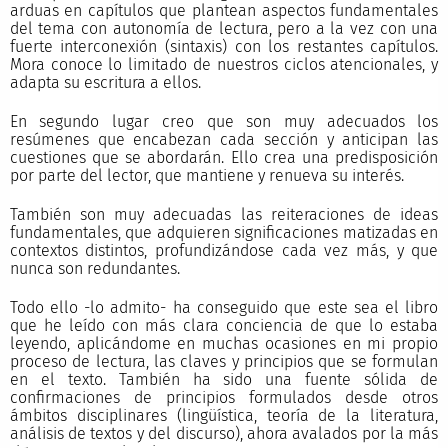
arduas en capítulos que plantean aspectos fundamentales
del tema con autonomía de lectura, pero a la vez con una
fuerte interconexión (sintaxis) con los restantes capítulos.
Mora conoce lo limitado de nuestros ciclos atencionales, y
adapta su escritura a ellos.
En segundo lugar creo que son muy adecuados los
resúmenes que encabezan cada sección y anticipan las
cuestiones que se abordarán. Ello crea una predisposición
por parte del lector, que mantiene y renueva su interés.
También son muy adecuadas las reiteraciones de ideas
fundamentales, que adquieren significaciones matizadas en
contextos distintos, profundizándose cada vez más, y que
nunca son redundantes.
Todo ello -lo admito- ha conseguido que este sea el libro
que he leído con más clara conciencia de que lo estaba
leyendo, aplicándome en muchas ocasiones en mi propio
proceso de lectura, las claves y principios que se formulan
en el texto. También ha sido una fuente sólida de
confirmaciones de principios formulados desde otros
ámbitos disciplinares (lingüística, teoría de la literatura,
análisis de textos y del discurso), ahora avalados por la más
********
Description of the task:
Reproduce the material above exactly, first line through the line that contains "que he leído", minus the pictures.

Finished task:
arduas en capítulos que plantean aspectos fundamentales
del tema con autonomía de lectura, pero a la vez con una
fuerte interconexión (sintaxis) con los restantes capítulos.
Mora conoce lo limitado de nuestros ciclos atencionales, y
adapta su escritura a ellos.
En segundo lugar creo que son muy adecuados los
resúmenes que encabezan cada sección y anticipan las
cuestiones que se abordarán. Ello crea una predisposición
por parte del lector, que mantiene y renueva su interés.
También son muy adecuadas las reiteraciones de ideas
fundamentales, que adquieren significaciones matizadas en
contextos distintos, profundizándose cada vez más, y que
nunca son redundantes.
Todo ello -lo admito- ha conseguido que este sea el libro
que he leído con más clara conciencia de que lo estaba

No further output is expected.